Many refugees come from anti-democratic or culture-racist countries. After their arrival, they meet mirror images like Pegida & Co, who are happy to take advantage of this great opportunity to inflate the balloon. In addition, we have refugees who have no ideological prejudices against our society. They mostly come because of the money. Taken together, they do not constitute what Bill Clinton called the requirement for a functioning society: “Those who work hard and play by the rules“. Well, they cannot be, can they? So maybe we should make them.
We should stop talking about human rights, human dignity, freedom, the rule of law, minority protection, equality, equal opportunities, pluralism, morals, ethics or, even worse, angrily advertised western values. The one thing that makes our society a success is the coexistence of humans where nobody’s hands are between the legs of other persons without invitation and where economic success comes because of a shared wish for progress. From all our great values, we can deduce clear rules. Nobody needs to have studied philosophy for 20 semesters in order to know them. Let us start:
Rule #1: Learning German.
Rule #2: Keep your hands away from between a lady’s legs unless explicitly invited.
And, and, and.
Attending a school where those rules are taught is obligatory for all refugees, they have to graduate and the final test results have a huge influence on whether they can stay in the country or not.
I know what you are going to say: We have all those things! But how scattered? Is anybody responsible for this school? Do we have enough money and teachers? For years, the CSU has opposed an immigration law, arguing that the laws are all there – somehow and somewhere.
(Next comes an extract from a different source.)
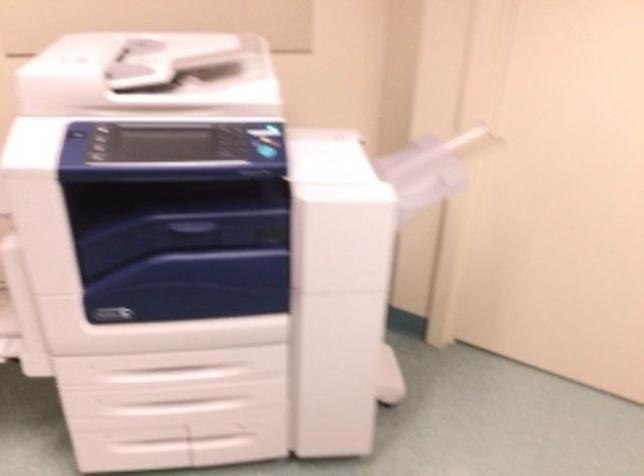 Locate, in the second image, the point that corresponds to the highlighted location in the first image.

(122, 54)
Well, I have some news for you, ladies and gentlemen. There is a difference between a mass of colourful gunk distributed over zillions of institutions or one institution, such as an immigration ministry with one suitable package of legislation.
What makes everything such a disaster is that we have no clear, reliable responsibilities. This is true both for institutions and persons.
Incidentally, I would also send those to the schools of rules who for years abused the Regensburger Domspatzen (Have you noticed? In the daily news, you always get another news item in between the report about Cologne and the Domspatzen. It seems like they wish to make it look less obvious that, in our high-moral Germany, we also have many testosterone criminals. I guess it is better not to ask about all the undesired things that still happen in some marriages today).
One problem would immediately be solved by introducing these schools of rules. The persons would have a task, a goal by the reaching of which they actually could improve their own perspective. And even if it sounds banal: they would have something to do.